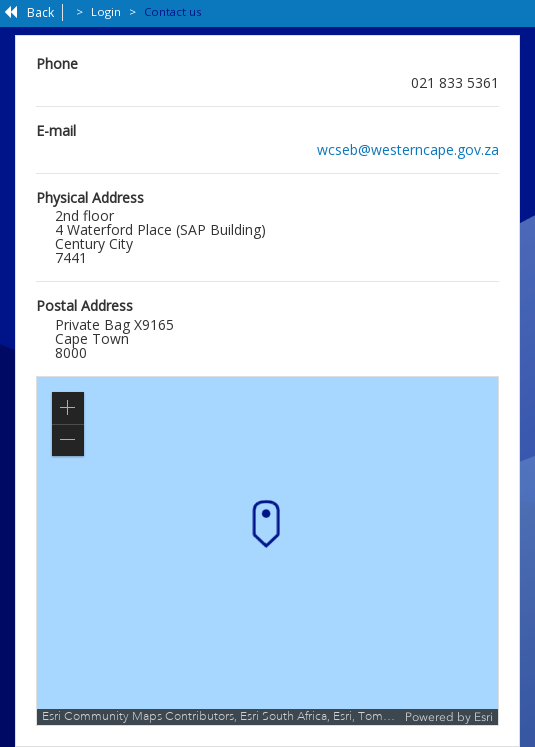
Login (106, 11)
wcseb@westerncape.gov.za (408, 149)
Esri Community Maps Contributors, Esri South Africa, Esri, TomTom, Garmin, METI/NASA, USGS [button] (221, 716)
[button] (68, 408)
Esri (483, 717)
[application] (267, 551)
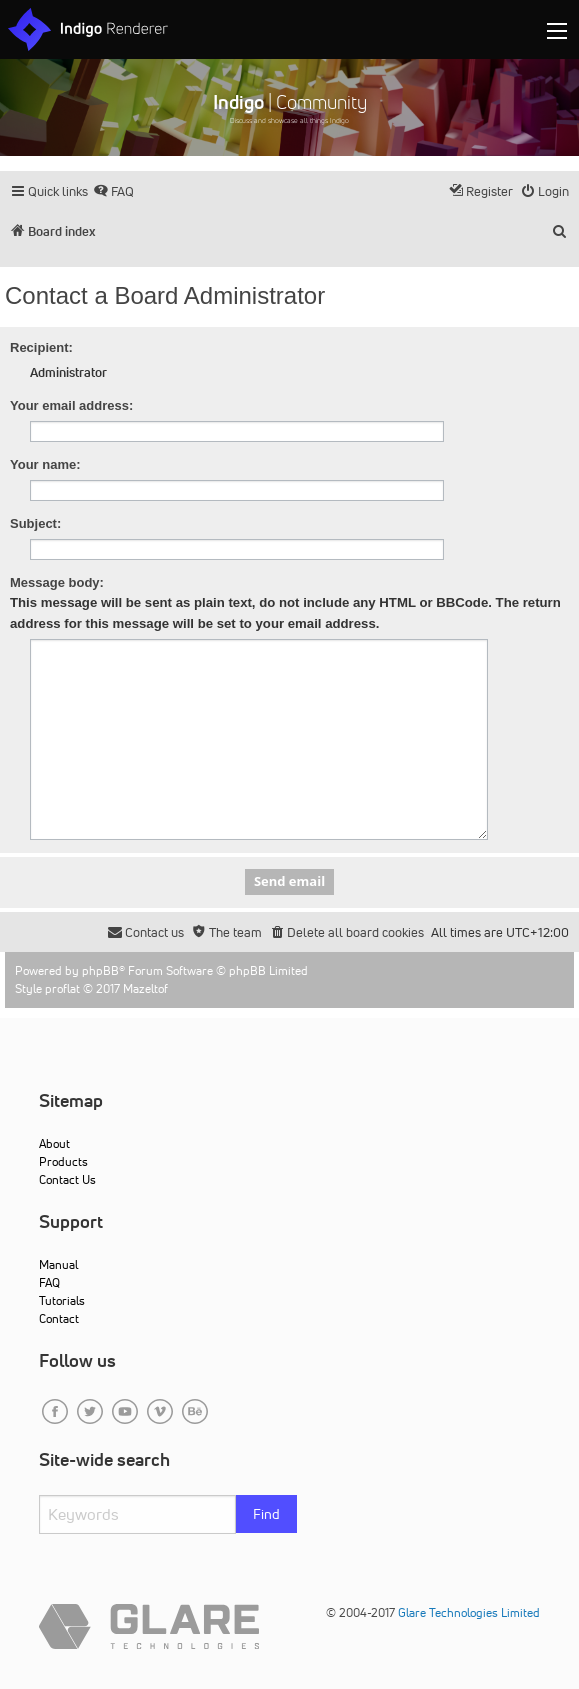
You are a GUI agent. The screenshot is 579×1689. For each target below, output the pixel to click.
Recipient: (41, 347)
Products (63, 1161)
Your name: (45, 464)
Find (266, 1514)
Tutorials (62, 1300)
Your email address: (71, 405)
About (54, 1143)
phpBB (100, 970)
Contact (59, 1318)
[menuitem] (113, 191)
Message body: (57, 582)
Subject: (35, 523)
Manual (58, 1264)
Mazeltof (145, 988)
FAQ (49, 1282)
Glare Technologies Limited (469, 1612)
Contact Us (67, 1179)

Required action
The response should be the lines from the one containing "Find (266, 1514)" through the last line of the data, set down exactly and with no other line.

Solution to this problem
Find (266, 1514)
Tutorials (62, 1300)
Your email address: (71, 405)
About (54, 1143)
phpBB (100, 970)
Contact (59, 1318)
[menuitem] (113, 191)
Message body: (57, 582)
Subject: (35, 523)
Manual (58, 1264)
Mazeltof (145, 988)
FAQ (49, 1282)
Glare Technologies Limited (469, 1612)
Contact Us (67, 1179)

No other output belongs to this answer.